- Work item
Whenever a line in the records below holds the string "PLANNED", copy it out.

- The data
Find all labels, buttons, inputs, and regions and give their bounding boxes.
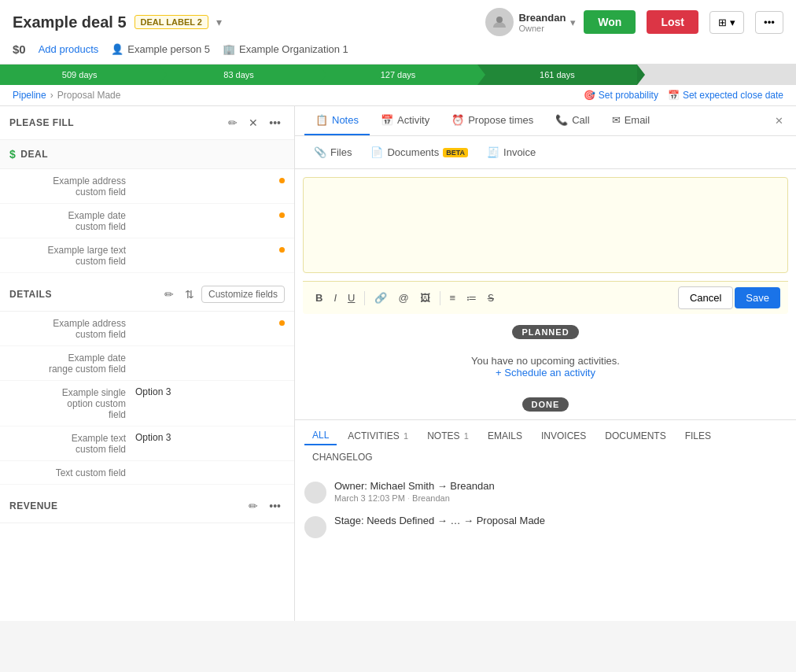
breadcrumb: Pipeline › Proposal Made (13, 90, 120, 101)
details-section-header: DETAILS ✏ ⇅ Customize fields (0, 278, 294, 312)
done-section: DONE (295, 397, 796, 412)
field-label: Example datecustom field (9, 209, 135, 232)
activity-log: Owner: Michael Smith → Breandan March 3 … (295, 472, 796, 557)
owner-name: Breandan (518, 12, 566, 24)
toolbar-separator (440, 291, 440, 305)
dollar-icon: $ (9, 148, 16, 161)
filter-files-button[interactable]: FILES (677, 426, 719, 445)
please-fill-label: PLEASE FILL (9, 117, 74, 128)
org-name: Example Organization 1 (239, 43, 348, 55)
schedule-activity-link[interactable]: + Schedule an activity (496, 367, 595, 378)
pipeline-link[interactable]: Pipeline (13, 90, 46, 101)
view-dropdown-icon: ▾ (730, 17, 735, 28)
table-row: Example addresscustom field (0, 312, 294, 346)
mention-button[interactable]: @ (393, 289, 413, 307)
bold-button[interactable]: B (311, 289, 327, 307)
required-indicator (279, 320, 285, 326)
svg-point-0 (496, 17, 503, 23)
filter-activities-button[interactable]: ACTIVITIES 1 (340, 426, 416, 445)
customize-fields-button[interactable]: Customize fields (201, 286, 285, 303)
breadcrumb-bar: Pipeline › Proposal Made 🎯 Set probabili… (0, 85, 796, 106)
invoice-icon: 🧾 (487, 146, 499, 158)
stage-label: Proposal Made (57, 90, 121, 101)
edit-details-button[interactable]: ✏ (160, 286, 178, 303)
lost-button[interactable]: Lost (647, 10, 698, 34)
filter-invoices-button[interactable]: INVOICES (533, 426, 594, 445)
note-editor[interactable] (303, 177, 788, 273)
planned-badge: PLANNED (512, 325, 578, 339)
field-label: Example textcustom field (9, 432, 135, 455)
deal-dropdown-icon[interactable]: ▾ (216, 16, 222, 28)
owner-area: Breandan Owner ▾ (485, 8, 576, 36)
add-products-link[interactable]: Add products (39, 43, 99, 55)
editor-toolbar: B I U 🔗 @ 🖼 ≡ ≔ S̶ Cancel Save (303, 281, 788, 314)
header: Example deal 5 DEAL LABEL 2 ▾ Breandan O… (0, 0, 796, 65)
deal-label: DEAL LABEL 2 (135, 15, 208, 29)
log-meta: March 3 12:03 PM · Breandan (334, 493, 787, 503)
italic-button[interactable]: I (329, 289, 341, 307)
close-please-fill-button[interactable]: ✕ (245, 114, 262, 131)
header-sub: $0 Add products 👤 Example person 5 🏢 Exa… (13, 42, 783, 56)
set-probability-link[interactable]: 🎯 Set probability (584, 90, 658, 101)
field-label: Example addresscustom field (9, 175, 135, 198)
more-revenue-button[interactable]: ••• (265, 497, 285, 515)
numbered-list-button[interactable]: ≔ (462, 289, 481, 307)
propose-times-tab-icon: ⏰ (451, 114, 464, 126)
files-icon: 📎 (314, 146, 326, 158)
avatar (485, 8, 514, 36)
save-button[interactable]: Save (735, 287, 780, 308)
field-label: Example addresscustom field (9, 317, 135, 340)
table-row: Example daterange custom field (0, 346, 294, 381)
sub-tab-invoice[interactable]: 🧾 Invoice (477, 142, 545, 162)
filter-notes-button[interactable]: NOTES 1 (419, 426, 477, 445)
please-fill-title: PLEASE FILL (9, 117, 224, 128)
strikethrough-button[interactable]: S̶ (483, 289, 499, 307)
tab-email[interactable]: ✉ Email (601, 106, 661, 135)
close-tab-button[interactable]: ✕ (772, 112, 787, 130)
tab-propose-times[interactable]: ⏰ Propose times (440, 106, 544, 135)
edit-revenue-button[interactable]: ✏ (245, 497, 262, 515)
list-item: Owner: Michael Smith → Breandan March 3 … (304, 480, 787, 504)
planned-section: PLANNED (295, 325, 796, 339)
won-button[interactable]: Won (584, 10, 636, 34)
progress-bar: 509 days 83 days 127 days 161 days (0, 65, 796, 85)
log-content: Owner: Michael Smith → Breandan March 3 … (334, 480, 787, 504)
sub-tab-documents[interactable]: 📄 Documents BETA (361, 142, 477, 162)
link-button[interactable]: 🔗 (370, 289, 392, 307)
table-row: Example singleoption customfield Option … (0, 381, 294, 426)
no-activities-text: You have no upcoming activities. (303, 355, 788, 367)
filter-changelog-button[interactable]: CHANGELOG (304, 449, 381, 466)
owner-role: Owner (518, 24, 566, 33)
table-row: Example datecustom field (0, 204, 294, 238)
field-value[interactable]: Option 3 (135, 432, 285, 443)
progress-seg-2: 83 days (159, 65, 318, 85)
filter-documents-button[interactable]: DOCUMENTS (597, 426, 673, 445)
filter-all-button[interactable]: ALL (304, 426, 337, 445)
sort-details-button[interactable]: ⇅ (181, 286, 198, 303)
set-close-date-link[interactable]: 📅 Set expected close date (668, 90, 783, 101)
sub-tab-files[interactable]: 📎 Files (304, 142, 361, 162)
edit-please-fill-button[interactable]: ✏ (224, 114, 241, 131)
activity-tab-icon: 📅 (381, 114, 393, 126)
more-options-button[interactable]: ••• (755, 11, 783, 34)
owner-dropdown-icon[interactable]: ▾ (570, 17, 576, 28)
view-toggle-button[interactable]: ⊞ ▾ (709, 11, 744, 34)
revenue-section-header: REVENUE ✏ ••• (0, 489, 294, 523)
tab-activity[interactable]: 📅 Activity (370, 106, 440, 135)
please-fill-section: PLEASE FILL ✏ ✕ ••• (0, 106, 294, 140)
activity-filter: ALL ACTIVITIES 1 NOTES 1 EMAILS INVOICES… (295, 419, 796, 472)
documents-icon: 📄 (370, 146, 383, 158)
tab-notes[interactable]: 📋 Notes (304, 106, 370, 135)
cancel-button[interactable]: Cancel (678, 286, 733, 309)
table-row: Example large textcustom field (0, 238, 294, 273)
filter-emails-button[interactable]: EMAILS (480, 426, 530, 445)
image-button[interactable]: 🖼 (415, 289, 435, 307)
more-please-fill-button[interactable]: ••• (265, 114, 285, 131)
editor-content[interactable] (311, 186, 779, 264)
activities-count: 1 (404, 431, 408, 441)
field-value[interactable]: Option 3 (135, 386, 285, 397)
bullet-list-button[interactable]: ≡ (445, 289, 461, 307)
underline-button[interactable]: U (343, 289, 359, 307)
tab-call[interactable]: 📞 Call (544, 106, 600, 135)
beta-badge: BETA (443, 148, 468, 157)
--
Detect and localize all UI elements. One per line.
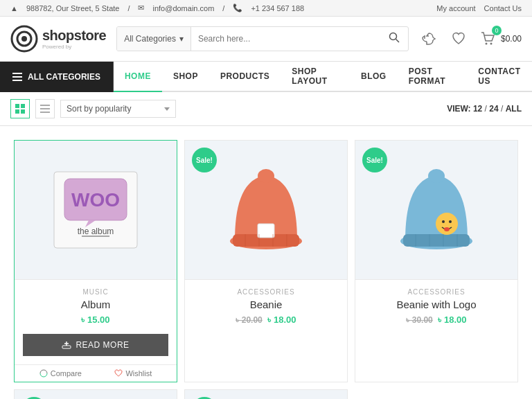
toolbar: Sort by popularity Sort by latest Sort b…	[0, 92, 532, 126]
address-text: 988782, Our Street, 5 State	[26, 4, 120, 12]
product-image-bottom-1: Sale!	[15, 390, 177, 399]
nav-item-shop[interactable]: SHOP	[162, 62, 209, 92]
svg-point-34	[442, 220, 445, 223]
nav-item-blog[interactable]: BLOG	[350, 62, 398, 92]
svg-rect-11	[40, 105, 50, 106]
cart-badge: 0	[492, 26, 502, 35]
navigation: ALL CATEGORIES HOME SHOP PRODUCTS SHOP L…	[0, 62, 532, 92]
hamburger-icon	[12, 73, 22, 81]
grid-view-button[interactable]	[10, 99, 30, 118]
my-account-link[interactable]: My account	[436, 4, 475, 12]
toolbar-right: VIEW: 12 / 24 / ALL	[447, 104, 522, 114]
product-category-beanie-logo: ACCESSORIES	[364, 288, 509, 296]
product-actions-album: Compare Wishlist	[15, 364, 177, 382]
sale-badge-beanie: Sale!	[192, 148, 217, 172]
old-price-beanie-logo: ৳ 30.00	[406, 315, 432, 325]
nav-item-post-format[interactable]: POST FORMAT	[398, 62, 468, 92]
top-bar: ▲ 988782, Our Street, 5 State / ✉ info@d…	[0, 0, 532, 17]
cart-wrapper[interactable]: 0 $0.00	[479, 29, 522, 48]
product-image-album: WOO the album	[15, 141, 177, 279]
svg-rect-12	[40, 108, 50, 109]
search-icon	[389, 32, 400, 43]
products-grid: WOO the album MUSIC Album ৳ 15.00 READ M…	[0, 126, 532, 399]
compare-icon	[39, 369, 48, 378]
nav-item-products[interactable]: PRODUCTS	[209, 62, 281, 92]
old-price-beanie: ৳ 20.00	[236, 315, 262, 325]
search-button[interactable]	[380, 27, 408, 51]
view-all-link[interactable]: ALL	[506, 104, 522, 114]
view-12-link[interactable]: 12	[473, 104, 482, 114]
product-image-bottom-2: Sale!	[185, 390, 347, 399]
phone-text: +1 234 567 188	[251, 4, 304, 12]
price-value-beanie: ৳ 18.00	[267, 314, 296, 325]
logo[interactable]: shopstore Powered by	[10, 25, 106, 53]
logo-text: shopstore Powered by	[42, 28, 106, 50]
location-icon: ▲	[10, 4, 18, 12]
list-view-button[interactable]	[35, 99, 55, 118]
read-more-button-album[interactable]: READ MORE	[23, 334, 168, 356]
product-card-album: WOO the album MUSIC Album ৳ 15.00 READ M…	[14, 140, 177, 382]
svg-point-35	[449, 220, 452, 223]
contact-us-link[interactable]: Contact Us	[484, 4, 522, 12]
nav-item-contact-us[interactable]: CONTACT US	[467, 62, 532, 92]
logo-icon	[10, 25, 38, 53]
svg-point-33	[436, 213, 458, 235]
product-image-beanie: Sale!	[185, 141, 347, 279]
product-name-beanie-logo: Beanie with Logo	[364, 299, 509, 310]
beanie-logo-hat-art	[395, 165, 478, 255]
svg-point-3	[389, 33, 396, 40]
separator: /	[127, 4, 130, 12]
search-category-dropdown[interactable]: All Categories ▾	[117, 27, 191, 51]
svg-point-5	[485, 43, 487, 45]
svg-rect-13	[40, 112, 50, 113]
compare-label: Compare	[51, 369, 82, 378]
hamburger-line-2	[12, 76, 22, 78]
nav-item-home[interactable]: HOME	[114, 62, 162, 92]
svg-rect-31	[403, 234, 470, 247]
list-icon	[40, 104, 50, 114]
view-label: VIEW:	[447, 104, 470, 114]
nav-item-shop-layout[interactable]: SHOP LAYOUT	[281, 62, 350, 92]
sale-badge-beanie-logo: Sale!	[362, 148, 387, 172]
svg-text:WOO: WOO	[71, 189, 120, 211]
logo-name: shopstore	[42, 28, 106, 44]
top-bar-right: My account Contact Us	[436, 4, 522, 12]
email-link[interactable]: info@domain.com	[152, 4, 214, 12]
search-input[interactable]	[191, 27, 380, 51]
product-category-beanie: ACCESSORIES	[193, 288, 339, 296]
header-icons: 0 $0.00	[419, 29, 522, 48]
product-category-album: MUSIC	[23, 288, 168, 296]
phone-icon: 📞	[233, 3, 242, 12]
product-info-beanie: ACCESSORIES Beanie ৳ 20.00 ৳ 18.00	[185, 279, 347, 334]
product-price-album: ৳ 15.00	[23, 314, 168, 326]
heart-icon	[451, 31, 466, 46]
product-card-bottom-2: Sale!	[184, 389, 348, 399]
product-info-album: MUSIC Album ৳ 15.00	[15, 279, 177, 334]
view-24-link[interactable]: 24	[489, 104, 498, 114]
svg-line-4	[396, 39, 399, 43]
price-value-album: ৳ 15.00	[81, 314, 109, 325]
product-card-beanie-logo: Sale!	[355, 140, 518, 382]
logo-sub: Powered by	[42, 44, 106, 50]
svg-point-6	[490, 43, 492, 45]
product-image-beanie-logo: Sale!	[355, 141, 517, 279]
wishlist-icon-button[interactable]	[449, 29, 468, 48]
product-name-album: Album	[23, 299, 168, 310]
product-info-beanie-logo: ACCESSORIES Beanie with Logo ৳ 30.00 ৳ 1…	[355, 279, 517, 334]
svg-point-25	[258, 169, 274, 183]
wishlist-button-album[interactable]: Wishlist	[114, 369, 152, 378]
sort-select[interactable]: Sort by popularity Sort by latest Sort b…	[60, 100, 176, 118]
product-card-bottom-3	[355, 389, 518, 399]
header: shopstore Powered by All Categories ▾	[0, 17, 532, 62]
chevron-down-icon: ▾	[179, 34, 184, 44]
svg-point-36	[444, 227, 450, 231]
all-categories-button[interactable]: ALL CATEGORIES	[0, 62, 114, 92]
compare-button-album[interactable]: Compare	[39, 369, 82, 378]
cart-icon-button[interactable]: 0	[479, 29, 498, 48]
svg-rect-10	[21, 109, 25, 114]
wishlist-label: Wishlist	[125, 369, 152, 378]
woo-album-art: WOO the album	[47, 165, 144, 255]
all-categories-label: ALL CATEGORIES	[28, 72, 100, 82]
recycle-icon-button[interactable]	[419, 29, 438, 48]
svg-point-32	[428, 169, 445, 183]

- Written answer
planned-badge: PLANNED (512, 325, 578, 339)
planned-section: PLANNED (295, 325, 796, 339)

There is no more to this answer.